Surgery is scheduled for the 22nd of this month. Whew! That part is over. Now I no longer have to anticipate the when. She said if all goes well during surgery, she will remove the trach and the vent immediately after. So, I am keeping my fingers crossed and praying that is what happens. I will be in the Surgical ICU for three days because I will have an Epidural and they need to monitor my blood pressure and heart-rate. Pre-op is scheduled for the 15th and I have to give 2 pints of my own blood just in case I lose too much blood during surgery. Now, I wait on the surgery. Ugh! Always waiting...but at least I have a date.
Tomorrow I see my cardiologist for the first time. My surgeon wants him to do something about my high heart-rate before surgery. Hopefully, we can get that lowered by the big date.
My anxiety has calmed down some, so that is a great thing! I cooked dinner tonight, swept all the kitchen, did 2 loads of laundry, and did the dishes three times. I accomplished more today than I have in a while. I did not get to teach the kids today because they stayed with Nana so I could prepare for this appointment. So, they get to have Saturday school. They actually do not mind it, and neither do I.

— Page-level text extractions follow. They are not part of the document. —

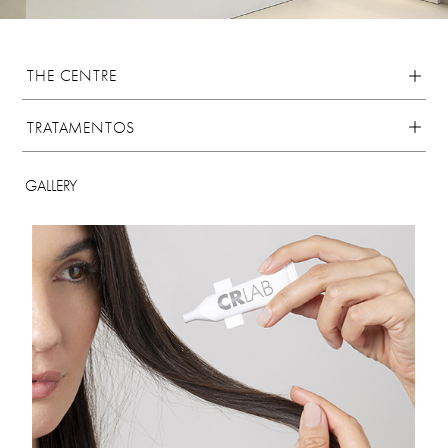
THE CENTRE
TRATAMENTOS
GALLERY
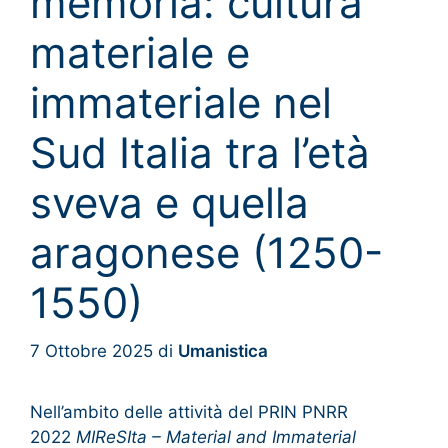
memoria: cultura
materiale e
immateriale nel
Sud Italia tra l’età
sveva e quella
aragonese (1250-
1550)
7 Ottobre 2025
di
Umanistica
Nell’ambito delle attività del PRIN PNRR
2022
MIReSIta – Material and Immaterial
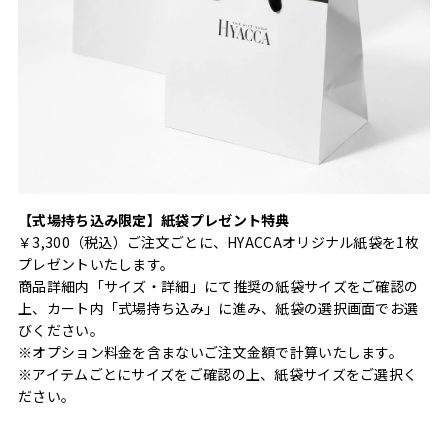
【式場持ち込み限定】紙袋プレゼント特典
￥3,300（税込）ご注文ごとに、HYACCAオリジナル紙袋を1枚
プレゼントいたします。
商品詳細内「サイズ・詳細」にて推奨の紙袋サイズをご確認の
上、カート内「式場持ち込み」に進み、紙袋の選択画面でお選
びください。
※オプション料金を含まないご注文金額で計算いたします。
※アイテムごとにサイズをご確認の上、紙袋サイズをご選択く
ださい。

My dog has become a royal pain in the rear. I am trying to train her to stay off the bed so that when I have surgery, I do not have to worry about her jumping on me and hurting me. As soon as I fall asleep, she is back in my bed nestled right beside me. I won't lie and say I don't love cuddling with my dog, but, sheesh! And when Kevin is off...she gets moody because he sleeps in her spot. I swear it is like I have another child when it comes to my dog.

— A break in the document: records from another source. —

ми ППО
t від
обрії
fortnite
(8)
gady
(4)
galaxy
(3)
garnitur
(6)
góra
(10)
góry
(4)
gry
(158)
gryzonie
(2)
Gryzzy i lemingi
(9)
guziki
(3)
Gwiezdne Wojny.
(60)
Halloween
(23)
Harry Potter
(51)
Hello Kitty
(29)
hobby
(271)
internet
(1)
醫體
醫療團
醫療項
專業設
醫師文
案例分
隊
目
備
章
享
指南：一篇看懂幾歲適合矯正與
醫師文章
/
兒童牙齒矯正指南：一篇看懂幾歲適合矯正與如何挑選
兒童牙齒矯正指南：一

So, I used all of my spoons today, which is amazing! And, I was able to get a date set in stone for my surgery. Yes, I am still terrified of having this surgery, but come to find out, I am normal in being afraid. However; I have a very experienced surgeon who seems confident in her abilities to perform this procedure successfully. If you watch "Grey's Anatomy" at all, she is my real life Dr. Yang. She is very much in control and has no qualms in answering any questions you may have...and the best part, she is absolutely honest with you. No matter how scary the answer may be, she tells it like it is.
The fear is still there...but it is not controlling me like it was. I know I will be just fine, sore and in tons of pain, but I will be just fine. My mama told me so. And, God is not ready for my stubborn self just yet...I have too much left here to accomplish. Now, we pray that this yields all of the answers my millions of doctors need in order to move forward.
Life isn't always fair or smooth sailing for any of us. I'd like to be optimistic and hopeful that I am in this situation for a reason. Maybe I am in this situation to give others hope that life still goes on even when you are sick. Maybe I am in this situation to simply inspire people live in the moment. Or, maybe, I am in this situation to let others know they are not alone. All I do know is that everything happens for a reason. God puts us in certain situations and it is usually either to learn from it or help others with your knowledge. I have learned so much in the past year. I think that is what my next blog will be about...everything I have learned since becoming ill.
But for now, my sleep medicine is kicking in and these words are all becoming terribly jumbled on my screen. Now I can sleep peacefully knowing I have a date. Sweet dreams loves! Promise to write more tomorrow! Keep smiling!